The civilians were held without contact and their current whereabouts remain unknown, Lubinets said. He has reached out to the Commissioner for Human Rights in the Russian Federation, asking about their whereabouts, the conditions of their detention and urging for their immediate safe return to Ukraine. He also sent a letter to the International Committee of the Red Cross (ICRC), calling on the international community to "provide a proper legal assessment of Russia's actions".
Russian Armed Forces forcibly detained and deported about 50 Ukrainian citizens from the Sumy region to Russian territory. These actions constitute violations of the laws and customs of war, unlawful deprivation of liberty, and forced deportation of civilians.
"These actions constitute violations of the laws and customs of war, unlawful deprivation of liberty, and forced deportation of civilians," Lubinets wrote on X.
Hrabovske, 200 metres from the Russian border, is a village in the Sumy region in northeast Ukraine, where the Ukrainian army is battling an attempted Russian breakthrough.
"Fighting is currently ongoing in the village of Hrabovske," Ukraine's joint task force said, adding that troops were "making efforts to drive the occupiers back into Russian territory".
However, dismissed media reports show that Russian soldiers were also in the neighbouring Riasne village.
Lubinets' claims could not be independently verified and Russia made no public comment. However, according to Deutsche Welle, the army said on Saturday they had captured the village of Vysoke, a few kilometres from Hrabovske.
Andrii Sybiha, Ukraine's foreign minister, said on X: "With such medieval raids, Putin's Russia shows it is no different from terrorist groups like ISIS, Boko Haram, or Hamas. We demand our civilian hostages to be returned home."

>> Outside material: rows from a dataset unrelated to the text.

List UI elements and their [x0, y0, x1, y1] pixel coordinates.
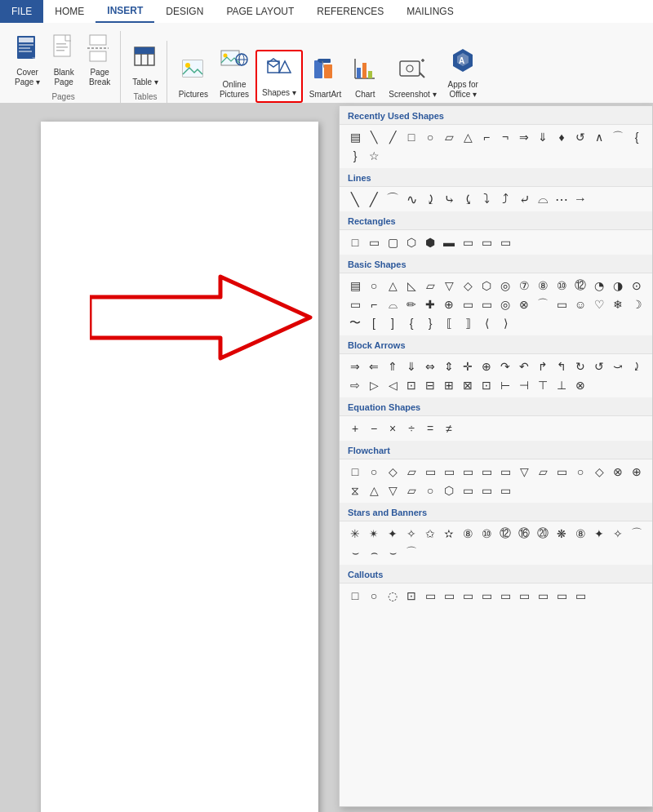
shape-item[interactable]: ⊤ — [534, 376, 552, 394]
shape-item[interactable]: ✳ — [346, 525, 364, 543]
shape-item[interactable]: ↺ — [571, 128, 589, 146]
shape-item[interactable]: ▽ — [384, 481, 402, 499]
shape-item[interactable]: ⌣ — [384, 544, 402, 561]
shape-item[interactable]: ⊙ — [628, 277, 646, 295]
shape-item[interactable]: ⑧ — [534, 277, 552, 295]
shape-item[interactable]: ⑧ — [459, 525, 477, 543]
shape-item[interactable]: ○ — [571, 463, 589, 481]
shape-item[interactable]: ▭ — [459, 481, 477, 499]
shape-item[interactable]: □ — [402, 128, 420, 146]
shape-item[interactable]: + — [346, 419, 364, 437]
shape-item[interactable]: ⟦ — [440, 314, 458, 332]
shape-item[interactable]: ▱ — [534, 463, 552, 481]
shape-item[interactable]: ⌒ — [609, 128, 627, 146]
shape-item[interactable]: △ — [365, 481, 383, 499]
shape-item[interactable]: ¬ — [496, 128, 514, 146]
shape-item[interactable]: ↺ — [590, 357, 608, 375]
tab-design[interactable]: DESIGN — [154, 0, 215, 23]
shape-item[interactable]: ▭ — [459, 295, 477, 313]
shape-item[interactable]: □ — [346, 587, 364, 605]
shape-item[interactable]: ◎ — [496, 295, 514, 313]
shape-item[interactable]: ▭ — [496, 233, 514, 251]
chart-button[interactable]: Chart — [348, 53, 382, 103]
shape-item[interactable]: ▭ — [534, 587, 552, 605]
shape-item[interactable]: ⌒ — [402, 544, 420, 561]
shape-item[interactable]: ◔ — [590, 277, 608, 295]
shape-item[interactable]: ⌓ — [534, 190, 552, 208]
shape-item[interactable]: } — [421, 314, 439, 332]
shape-item[interactable]: ╲ — [346, 190, 364, 208]
table-button[interactable]: Table ▾ — [127, 41, 163, 91]
shape-item[interactable]: ▭ — [496, 481, 514, 499]
shape-item[interactable]: ⤷ — [440, 190, 458, 208]
shape-item[interactable]: ∿ — [402, 190, 420, 208]
shape-item[interactable]: ⇒ — [515, 128, 533, 146]
shape-item[interactable]: ↶ — [515, 357, 533, 375]
shape-item[interactable]: ▭ — [478, 481, 495, 499]
page-break-button[interactable]: PageBreak — [82, 31, 117, 91]
shape-item[interactable]: ▭ — [459, 233, 477, 251]
shape-item[interactable]: ✦ — [590, 525, 608, 543]
shape-item[interactable]: ⑫ — [496, 525, 514, 543]
shape-item[interactable]: ≠ — [440, 419, 458, 437]
shape-item[interactable]: ▭ — [459, 463, 477, 481]
shape-item[interactable]: □ — [346, 233, 364, 251]
shape-item[interactable]: ☆ — [365, 147, 383, 165]
shape-item[interactable]: ⊕ — [440, 295, 458, 313]
shape-item[interactable]: ▭ — [440, 587, 458, 605]
shape-item[interactable]: ▷ — [365, 376, 383, 394]
shape-item[interactable]: ⤸ — [421, 190, 439, 208]
shape-item[interactable]: ◑ — [609, 277, 627, 295]
shape-item[interactable]: → — [571, 190, 589, 208]
tab-page-layout[interactable]: PAGE LAYOUT — [215, 0, 305, 23]
shape-item[interactable]: ▤ — [346, 277, 364, 295]
pictures-button[interactable]: Pictures — [174, 53, 213, 103]
tab-home[interactable]: HOME — [43, 0, 96, 23]
online-pictures-button[interactable]: OnlinePictures — [215, 43, 254, 103]
shape-item[interactable]: ▱ — [421, 277, 439, 295]
shape-item[interactable]: ⇔ — [421, 357, 439, 375]
shape-item[interactable]: ▱ — [402, 463, 420, 481]
shape-item[interactable]: ✚ — [421, 295, 439, 313]
shape-item[interactable]: ▭ — [496, 587, 514, 605]
shape-item[interactable]: ⬡ — [478, 277, 495, 295]
shape-item[interactable]: ⌒ — [384, 190, 402, 208]
shape-item[interactable]: ❄ — [609, 295, 627, 313]
shape-item[interactable]: ⌐ — [478, 128, 495, 146]
shape-item[interactable]: ▭ — [421, 463, 439, 481]
shape-item[interactable]: △ — [384, 277, 402, 295]
shape-item[interactable]: ⊕ — [628, 463, 646, 481]
shape-item[interactable]: □ — [346, 463, 364, 481]
shape-item[interactable]: ⊡ — [478, 376, 495, 394]
shape-item[interactable]: ÷ — [402, 419, 420, 437]
shape-item[interactable]: ○ — [365, 587, 383, 605]
shape-item[interactable]: ⤹ — [459, 190, 477, 208]
shape-item[interactable]: { — [402, 314, 420, 332]
tab-insert[interactable]: INSERT — [96, 0, 154, 23]
shape-item[interactable]: ⑩ — [478, 525, 495, 543]
shape-item[interactable]: ▤ — [346, 128, 364, 146]
shape-item[interactable]: ] — [384, 314, 402, 332]
shape-item[interactable]: ⑩ — [553, 277, 571, 295]
shape-item[interactable]: ▭ — [553, 463, 571, 481]
shape-item[interactable]: ⟨ — [478, 314, 495, 332]
shape-item[interactable]: ✫ — [440, 525, 458, 543]
shape-item[interactable]: ⇐ — [365, 357, 383, 375]
shape-item[interactable]: ⇑ — [384, 357, 402, 375]
shape-item[interactable]: ⊞ — [440, 376, 458, 394]
shape-item[interactable]: ⑳ — [534, 525, 552, 543]
shape-item[interactable]: ◇ — [459, 277, 477, 295]
shape-item[interactable]: ╱ — [365, 190, 383, 208]
shape-item[interactable]: ▭ — [571, 587, 589, 605]
shape-item[interactable]: ◌ — [384, 587, 402, 605]
shape-item[interactable]: } — [346, 147, 364, 165]
shape-item[interactable]: ⊗ — [609, 463, 627, 481]
shape-item[interactable]: ✦ — [384, 525, 402, 543]
shape-item[interactable]: ☺ — [571, 295, 589, 313]
shape-item[interactable]: ✧ — [402, 525, 420, 543]
shape-item[interactable]: ⤻ — [609, 357, 627, 375]
shape-item[interactable]: ⌓ — [384, 295, 402, 313]
shape-item[interactable]: − — [365, 419, 383, 437]
shape-item[interactable]: ◇ — [384, 463, 402, 481]
shape-item[interactable]: ⬢ — [421, 233, 439, 251]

Viktor Trehubov, the head of the Joint Forces Communications Department, called the incident a "localised provocation".
He said: "It looks like some kind of more localised provocation in an area that was not a key area before. It's not about strategic goals, it's about kidnapping people for some kind of political or information attack."
Kyiv and the International Criminal Court (ICC) have accused Moscow of systematically abducting and forcibly transferring thousands of Ukrainian civilians, including children, from occupied territories. While the ICC has issued arrest warrants over these alleged deportations - citing violations of international humanitarian law - Russia continues to deny the charges.